• I looked around at such a huge crowd of people, and God loves them so much. I was moved at the thought of what a great number of people God has saved!
  • Romans 14 stuff. I don’t have to fix everyone or judge how everyone is doing. I had a hard time for a bit judging people that were there. This wasn’t about that at all. It was about attention on worshipping the Lord.
  • We were waiting out on the lawn, looking at the 4 hour line, and I said we should just start praying and worshipping right there. My daughter said “yeah, what are we waiting for?” and we all started singing. There were about 100 people on the lawn and many of them had hands raised and were singing or praying. But there were hundreds to thousands in the line waiting. Some of them were singing or praying, but nowhere close to the majority. The majority were just standing around and talking like they were in line for a movie. I don’t want to be too critical of them, but I am a little bit. If that whole crowd would have just gathered together instead of spreading out in a line on the sidewalk for a half mile, the whole place would have transformed! At one point I shouted “The louder you sing, the warmer you get!” because it was 21 degrees out there. One guy shouted “Hallelujah” from the lawn, but the line didn’t start singing.
  • If all of the men would have grouped together outside and worshipped and let the women and children inside, that would have changed everything. I saw old women waiting in line outside while young studs stood with their cell phones videoing inside the main room. C’mon guys!
  • It was really really good to have a dedicated 3-hour prayer and worship time.
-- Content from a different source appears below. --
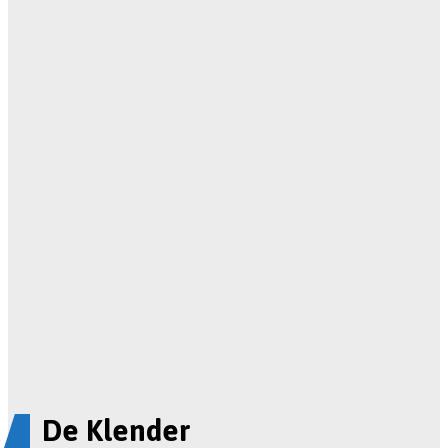
De Klender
When you have a long time to do that, you pray and worship in a completely different way. You sing choruses more times over and over again if you aren’t rushing through a setlist. I bet we sang some choruses 15 times, and it was good. You got to a point where you really got to pray the words as you sang them.
  • Since the event was not time-specific, there was a very free come-and-go feel to it. We showed up and joined in on whatever song we wanted. You could stop and sit down and pray or use the bathroom or eat a snack and then join right back in. There was no sermon to get to or schedule. I’m curious how much this is critical to a revival type of event like this. Everyone knew it was just going to be an ongoing thing. Nobody was anxious to get to anything (except maybe the people freezing in line for the main room. I’m still curious about how cutting works in that line.)
  • I talked to a guy at the overflow church where we were. He said “Yeah, we’re not going to do this tomorrow, we’re going to have church. So we’ll have to block off parking so our people can come and we can have our church service.” That struck me as so weird. There is this amazing thing happening 5 blocks away, that 10,000 people are coming to (we met some from Atlanta!) and you’re going to kick them out so you can have your weekly church service? In a city of 6,000 people, with 13 churches (I counted), you are going to turn away pilgrims coming for this event so your congregation can do their weekly thing? I mean, I guess it is the Sunday before Lent, so that’s a big deal, right?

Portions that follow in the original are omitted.